* **Task to carry out**
An exact reprint of all the records is the expected answer.

* **The data**
☆ ☆ ☆ ☆ ☆ ☆ ☆

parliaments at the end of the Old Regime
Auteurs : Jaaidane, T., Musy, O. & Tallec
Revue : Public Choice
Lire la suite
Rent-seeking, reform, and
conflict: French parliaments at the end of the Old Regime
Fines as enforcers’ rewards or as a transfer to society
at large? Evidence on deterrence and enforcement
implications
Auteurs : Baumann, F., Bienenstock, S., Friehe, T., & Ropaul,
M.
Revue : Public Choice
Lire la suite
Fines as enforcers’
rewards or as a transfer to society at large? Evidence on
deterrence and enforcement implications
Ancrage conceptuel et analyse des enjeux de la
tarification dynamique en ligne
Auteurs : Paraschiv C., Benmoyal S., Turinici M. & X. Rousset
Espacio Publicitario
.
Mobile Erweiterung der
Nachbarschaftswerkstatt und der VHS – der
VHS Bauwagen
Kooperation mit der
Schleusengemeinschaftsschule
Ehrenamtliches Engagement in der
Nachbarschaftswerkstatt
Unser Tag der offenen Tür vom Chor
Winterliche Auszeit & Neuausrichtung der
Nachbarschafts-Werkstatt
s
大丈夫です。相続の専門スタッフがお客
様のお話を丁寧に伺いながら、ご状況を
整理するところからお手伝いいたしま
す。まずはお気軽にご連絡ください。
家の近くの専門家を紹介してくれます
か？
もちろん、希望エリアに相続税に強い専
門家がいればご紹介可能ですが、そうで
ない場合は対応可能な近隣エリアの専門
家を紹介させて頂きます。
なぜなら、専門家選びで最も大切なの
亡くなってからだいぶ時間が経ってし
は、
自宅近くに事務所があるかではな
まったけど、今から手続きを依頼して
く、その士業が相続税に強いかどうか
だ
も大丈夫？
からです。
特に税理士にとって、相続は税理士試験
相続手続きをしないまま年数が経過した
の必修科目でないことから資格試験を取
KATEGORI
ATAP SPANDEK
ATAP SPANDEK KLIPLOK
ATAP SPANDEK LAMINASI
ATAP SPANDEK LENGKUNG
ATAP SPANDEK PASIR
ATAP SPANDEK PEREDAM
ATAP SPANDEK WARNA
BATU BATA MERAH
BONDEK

☆ ☆ ☆ ☆ ☆ ☆ ☆

* **Response area**
parliaments at the end of the Old Regime
Auteurs : Jaaidane, T., Musy, O. & Tallec
Revue : Public Choice
Lire la suite
Rent-seeking, reform, and
conflict: French parliaments at the end of the Old Regime
Fines as enforcers’ rewards or as a transfer to society
at large? Evidence on deterrence and enforcement
implications
Auteurs : Baumann, F., Bienenstock, S., Friehe, T., & Ropaul,
M.
Revue : Public Choice
Lire la suite
Fines as enforcers’
rewards or as a transfer to society at large? Evidence on
deterrence and enforcement implications
Ancrage conceptuel et analyse des enjeux de la
tarification dynamique en ligne
Auteurs : Paraschiv C., Benmoyal S., Turinici M. & X. Rousset
Espacio Publicitario
.
Mobile Erweiterung der
Nachbarschaftswerkstatt und der VHS – der
VHS Bauwagen
Kooperation mit der
Schleusengemeinschaftsschule
Ehrenamtliches Engagement in der
Nachbarschaftswerkstatt
Unser Tag der offenen Tür vom Chor
Winterliche Auszeit & Neuausrichtung der
Nachbarschafts-Werkstatt
s
大丈夫です。相続の専門スタッフがお客
様のお話を丁寧に伺いながら、ご状況を
整理するところからお手伝いいたしま
す。まずはお気軽にご連絡ください。
家の近くの専門家を紹介してくれます
か？
もちろん、希望エリアに相続税に強い専
門家がいればご紹介可能ですが、そうで
ない場合は対応可能な近隣エリアの専門
家を紹介させて頂きます。
なぜなら、専門家選びで最も大切なの
亡くなってからだいぶ時間が経ってし
は、
自宅近くに事務所があるかではな
まったけど、今から手続きを依頼して
く、その士業が相続税に強いかどうか
だ
も大丈夫？
からです。
特に税理士にとって、相続は税理士試験
相続手続きをしないまま年数が経過した
の必修科目でないことから資格試験を取
KATEGORI
ATAP SPANDEK
ATAP SPANDEK KLIPLOK
ATAP SPANDEK LAMINASI
ATAP SPANDEK LENGKUNG
ATAP SPANDEK PASIR
ATAP SPANDEK PEREDAM
ATAP SPANDEK WARNA
BATU BATA MERAH
BONDEK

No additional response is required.